-- Task objective --
In your copy, drop the images and return each record exactly as it stands.

[Structured page parsing data]

::::::::

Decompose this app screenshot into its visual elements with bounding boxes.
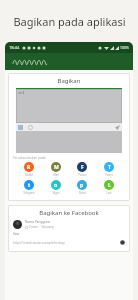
staticText: 100% — [120, 45, 129, 50]
staticText: Forum — [78, 173, 87, 177]
staticText: Teman · Sekarang — [29, 225, 54, 229]
button[interactable]: p — [71, 180, 93, 195]
staticText: Reddit — [25, 173, 33, 177]
staticText: un 4 — [18, 91, 25, 95]
staticText: L — [108, 182, 111, 189]
staticText: 18:44 — [9, 45, 20, 50]
button[interactable]: F — [71, 162, 93, 177]
staticText: p — [80, 182, 84, 189]
staticText: Nama Pengguna — [25, 220, 51, 224]
button[interactable]: L — [98, 180, 120, 195]
staticText: Kata — [13, 232, 20, 236]
staticText: Bagikan pada aplikasi — [13, 14, 126, 29]
staticText: R — [27, 164, 31, 171]
button[interactable]: More options — [120, 240, 125, 245]
button[interactable]: Adjust — [28, 125, 33, 130]
staticText: Share — [79, 191, 86, 195]
staticText: https://contoh-tautan.example/berbagi — [13, 241, 120, 245]
staticText: t — [28, 182, 31, 189]
staticText: Line — [106, 191, 112, 195]
button[interactable]: t — [18, 180, 40, 195]
button[interactable]: R — [18, 162, 40, 177]
staticText: Telegram — [23, 191, 35, 195]
staticText: Teruskan tautan pada — [13, 156, 46, 160]
staticText: Bagikan ke Facebook — [13, 209, 125, 217]
button[interactable]: T — [98, 162, 120, 177]
button[interactable]: Send — [115, 125, 120, 130]
staticText: T — [108, 164, 111, 171]
staticText: F — [81, 164, 84, 171]
staticText: Bagikan — [13, 77, 125, 85]
button[interactable]: o — [45, 180, 67, 195]
staticText: Mail — [53, 173, 59, 177]
staticText: Skype — [52, 191, 60, 195]
button[interactable]: M — [45, 162, 67, 177]
staticText: o — [54, 182, 58, 189]
staticText: Tweet — [105, 173, 113, 177]
staticText: M — [54, 164, 59, 171]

::::::::

-- Solution for this task --
Decompose this app screenshot into its visual elements with bounding boxes.
staticText: 100% — [120, 45, 129, 50]
staticText: Forum — [78, 173, 87, 177]
staticText: Teman · Sekarang — [29, 225, 54, 229]
button[interactable]: p — [71, 180, 93, 195]
staticText: Reddit — [25, 173, 33, 177]
staticText: un 4 — [18, 91, 25, 95]
staticText: L — [108, 182, 111, 189]
staticText: 18:44 — [9, 45, 20, 50]
button[interactable]: F — [71, 162, 93, 177]
staticText: p — [80, 182, 84, 189]
staticText: Nama Pengguna — [25, 220, 51, 224]
button[interactable]: L — [98, 180, 120, 195]
staticText: Kata — [13, 232, 20, 236]
staticText: Bagikan pada aplikasi — [13, 14, 126, 29]
staticText: R — [27, 164, 31, 171]
button[interactable]: More options — [120, 240, 125, 245]
button[interactable]: Adjust — [28, 125, 33, 130]
staticText: Share — [79, 191, 86, 195]
staticText: https://contoh-tautan.example/berbagi — [13, 241, 120, 245]
staticText: t — [28, 182, 31, 189]
staticText: Line — [106, 191, 112, 195]
button[interactable]: t — [18, 180, 40, 195]
button[interactable]: R — [18, 162, 40, 177]
staticText: Telegram — [23, 191, 35, 195]
staticText: Teruskan tautan pada — [13, 156, 46, 160]
staticText: Bagikan ke Facebook — [13, 209, 125, 217]
button[interactable]: T — [98, 162, 120, 177]
button[interactable]: Send — [115, 125, 120, 130]
staticText: T — [108, 164, 111, 171]
staticText: F — [81, 164, 84, 171]
staticText: Bagikan — [13, 77, 125, 85]
button[interactable]: o — [45, 180, 67, 195]
staticText: Mail — [53, 173, 59, 177]
staticText: Skype — [52, 191, 60, 195]
button[interactable]: M — [45, 162, 67, 177]
staticText: o — [54, 182, 58, 189]
staticText: Tweet — [105, 173, 113, 177]
staticText: M — [54, 164, 59, 171]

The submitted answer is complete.